Using aws.s3::get_bucket_df() returns errors when

2019-08-30 00:17发布

问题:

I have a repository in S3:

my_bucket:
    folder1
      subfolder11
        subfolder111
    folder2
      subfolder21
       subfolder221

I am trying to connect and load all files in all relevant folders in my bucket. Here is how I am trying to do this:

library(aws.s3)
bl <- bucketlist()

### Builds a dataframe of the files in a bucket###
dfBucket <- get_bucket_df(bucket = "my_bucket", prefix = "folder1/", max = Inf)

I am getting the following error:

Error in z[["Owner"]][["ID"]] : subscript out of bounds

Please advise.

UPDATE: I actually can run this command on other buckets and the issue is focusing on very long file names stored in this particular bucket in S3.

Please advise how to solve it given the new info.

回答1:

Solved by using rbindlist(dfBucket).

In my case get_bucket() did work and returned a list of bucket contents.

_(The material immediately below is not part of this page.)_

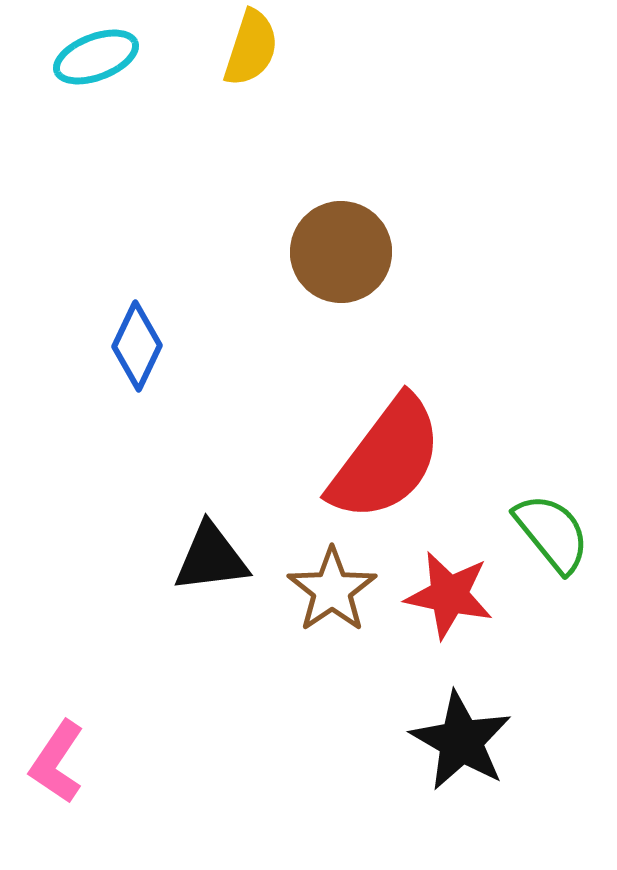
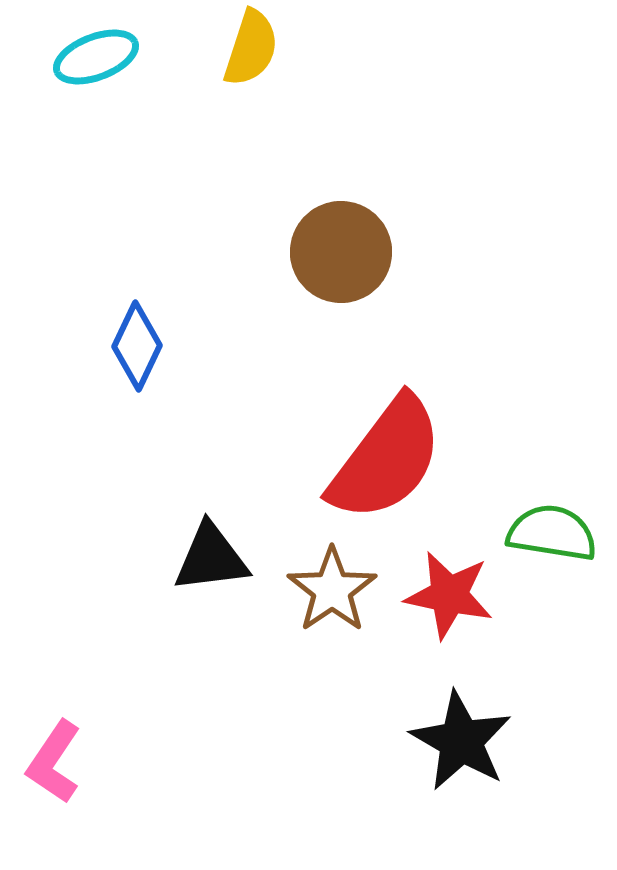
green semicircle: rotated 42 degrees counterclockwise
pink L-shape: moved 3 px left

get_bucket_df() returned an error:

Error in z[["Owner"]][["ID"]] : subscript out of bounds

I have tried to find out what can solve my issue and used rbindlist which solved my issue.

Those who commented and criticized my answer, I am totally don't agree. If you know how to solve, please share your answer. It's not professional to throw critics without providing a solution!